══ DATA SHOWN

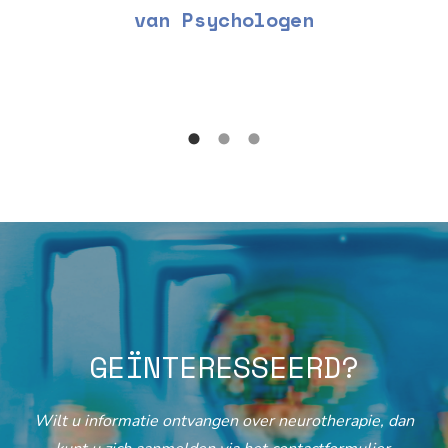
van Psychologen
GEÏNTERESSEERD?
Wilt u informatie ontvangen over neurotherapie, dan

════

- **ABOUT THIS TASK**
Each line from the one that contains "GEÏNTERESSEERD?" to the end of the data should be set down exactly, both ends included.

- **EXERCISE ANSWER**
GEÏNTERESSEERD?
Wilt u informatie ontvangen over neurotherapie, dan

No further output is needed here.